Reflective of Our Times?

I watched the first three Twilight movies in the theater last night. Totally awesome! What I found most interesting about the experience was how different the audience’s reaction to the first two movies was last night, in comparison to their reaction when those movies first came out.

They laughed at the first two movies in a few places, even while breaking into applause for some of their favorite moments.

image Edward watching Bella sleep in Twilight was met with snorts. When Twilight first came out, sure, there were plenty who were weirded out by that, but especially in the theater, this was accepted with solemn intensity instead of laughter.

Twilight was first published in 2005, thus written and read when Bush was in his big-brother mode. In fact, the end of 2005 was when we first started discussing his phone-tapping policy. In 2005, the United States was still willing to trade freedom for protection. Even in 2008, when the movie Twilight was released, there was no laughter in the audience for this plot point.
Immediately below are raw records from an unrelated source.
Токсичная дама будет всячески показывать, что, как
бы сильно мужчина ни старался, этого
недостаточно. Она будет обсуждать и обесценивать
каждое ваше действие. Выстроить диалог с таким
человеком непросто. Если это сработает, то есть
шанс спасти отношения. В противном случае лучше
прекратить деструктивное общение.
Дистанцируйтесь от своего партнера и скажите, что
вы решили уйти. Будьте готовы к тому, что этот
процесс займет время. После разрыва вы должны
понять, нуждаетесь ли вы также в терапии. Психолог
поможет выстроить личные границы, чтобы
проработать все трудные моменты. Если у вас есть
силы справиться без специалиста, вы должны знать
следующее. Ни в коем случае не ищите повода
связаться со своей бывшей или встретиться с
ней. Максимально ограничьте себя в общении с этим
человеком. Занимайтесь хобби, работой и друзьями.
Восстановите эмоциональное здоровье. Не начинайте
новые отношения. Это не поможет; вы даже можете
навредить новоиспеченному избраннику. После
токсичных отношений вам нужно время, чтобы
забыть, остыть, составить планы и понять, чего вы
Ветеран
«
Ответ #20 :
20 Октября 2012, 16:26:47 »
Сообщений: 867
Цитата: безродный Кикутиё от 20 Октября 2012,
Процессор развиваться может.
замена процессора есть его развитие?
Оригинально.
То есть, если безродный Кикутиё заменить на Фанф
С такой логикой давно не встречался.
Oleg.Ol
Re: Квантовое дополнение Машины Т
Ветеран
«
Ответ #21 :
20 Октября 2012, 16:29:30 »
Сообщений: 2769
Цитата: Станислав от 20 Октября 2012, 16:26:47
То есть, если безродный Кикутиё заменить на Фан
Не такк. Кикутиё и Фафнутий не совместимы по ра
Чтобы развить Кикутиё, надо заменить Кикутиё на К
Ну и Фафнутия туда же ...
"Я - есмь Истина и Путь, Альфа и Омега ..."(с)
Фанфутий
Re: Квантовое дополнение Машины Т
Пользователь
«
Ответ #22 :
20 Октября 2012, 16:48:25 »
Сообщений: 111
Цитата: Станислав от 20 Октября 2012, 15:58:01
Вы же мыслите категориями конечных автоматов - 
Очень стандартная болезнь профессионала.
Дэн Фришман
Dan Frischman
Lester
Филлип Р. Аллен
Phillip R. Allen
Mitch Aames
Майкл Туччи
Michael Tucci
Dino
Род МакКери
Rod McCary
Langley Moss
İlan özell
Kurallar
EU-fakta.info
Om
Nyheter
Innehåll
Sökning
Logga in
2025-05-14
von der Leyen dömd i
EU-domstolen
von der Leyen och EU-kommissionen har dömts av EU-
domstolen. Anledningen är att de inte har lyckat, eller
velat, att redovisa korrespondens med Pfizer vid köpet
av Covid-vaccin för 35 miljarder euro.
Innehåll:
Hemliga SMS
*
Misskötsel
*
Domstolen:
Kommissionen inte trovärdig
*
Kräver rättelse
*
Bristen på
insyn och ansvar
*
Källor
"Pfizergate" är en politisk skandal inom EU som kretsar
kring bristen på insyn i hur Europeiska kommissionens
I took the laughter as hope that this terrifying trend is coming to a close.

image Then there’s the sex thing. The movie Eclipse was self-aware of how archaic Edward’s feelings on sex, virginity and marriage. It gave the audience several moments to laugh at this situation. The first two movies regarded the sex thing with solemnity, although the audience did snort or laugh at these moments last night.
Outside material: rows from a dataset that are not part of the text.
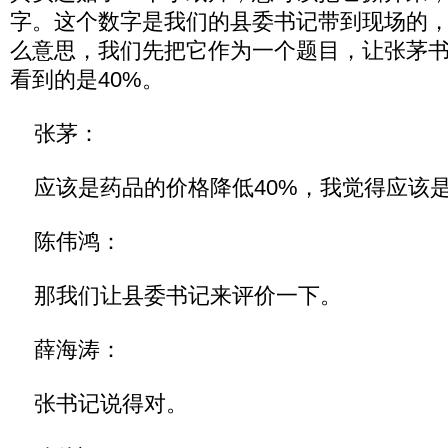
字。这个数字是我们的县委书记带到现场的
么意思，我们先把它作为一个题目，让张茅
看到的是40%。
张茅：
应该是药品的价格降低40%，我觉得应该
陈伟鸿：
那我们让县委书记来评价一下。
薛海涛：
张书记说得对。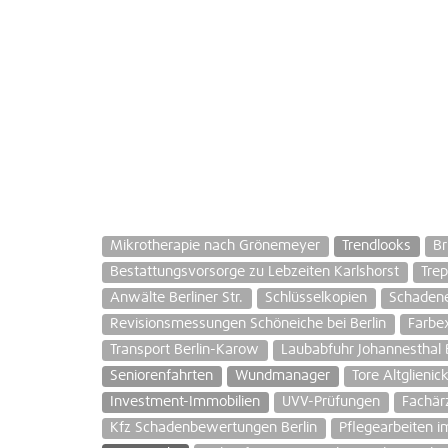
Mikrotherapie nach Grönemeyer
Trendlooks
Br
Bestattungsvorsorge zu Lebzeiten Karlshorst
Tre
Anwälte Berliner Str.
Schlüsselkopien
Schadene
Revisionsmessungen Schöneiche bei Berlin
Farbe
Transport Berlin-Karow
Laubabfuhr Johannesthal B
Seniorenfahrten
Wundmanager
Tore Altglienic
Investment-Immobilien
UVV-Prüfungen
Fachär
Kfz Schadenbewertungen Berlin
Pflegearbeiten i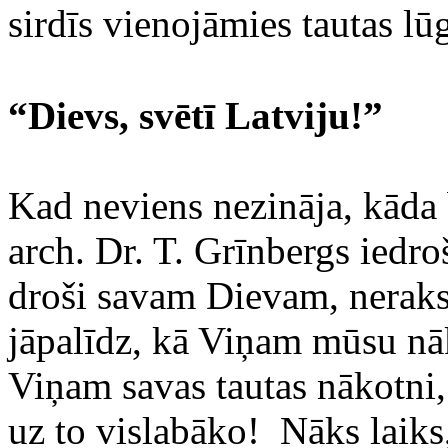
sirdīs vienojāmies tautas l
“Dievs, svētī Latviju!”
Kad neviens nezināja, kāda 
arch. Dr. T. Grīnbergs iedr
droši savam Dievam, neraks
jāpalīdz, kā Viņam mūsu n
Viņam savas tautas nākotni,
uz to vislabāko! Nāks laiks,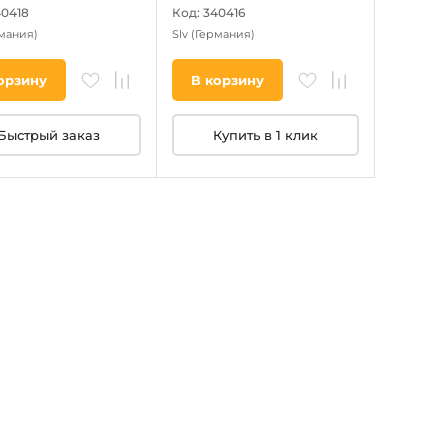
40418
Код: 340416
мания)
Slv
(Германия)
орзину
В корзину
Быстрый заказ
Купить в 1 клик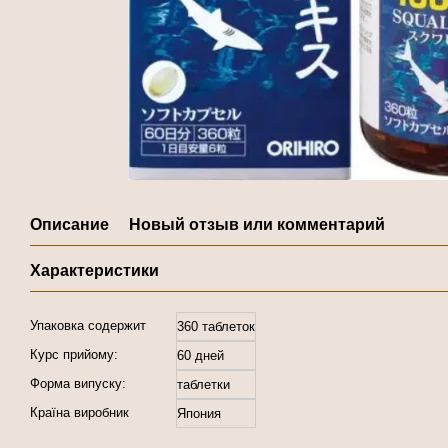
Описание
Новый отзыв или комментарий
Характеристики
Упаковка содержит
360 таблеток
Курс прийому:
60 дней
Форма випуску:
таблетки
Країна виробник
Япония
In the past few years, there has been a sweeping, judgmental, and intolerant movement when it comes to sex. The audience’s reaction to the sex thing was heartening. I’m taking both the self-awareness of the movie and the audience’s laughter as hope that this judgmental and intolerant trend is phasing out.

image And finally, in the first three books, Bella is courageous and she wants desperately to fight for herself, but she is human and not a match for vampires. (Though she does fight, in her own way, but I don’t want to go into that debate.) For the most part, Edward and Jacob protect her.

When the Twilight trilogy was written, we were still reeling from 9/11. Even when it was first published, the average U.S. citizen was passively living their lives while others protected them from terrorism, which they were powerless to actively fight. While this is still going on today, I see less fear. The 2004 election was mostly won because Bush promised to protect us and played on our fear of terrorism. I don’t see that same tactic working as well today. Eclipse does a great job of making Bella more proactive and showing how she does fight, even when she doesn’t.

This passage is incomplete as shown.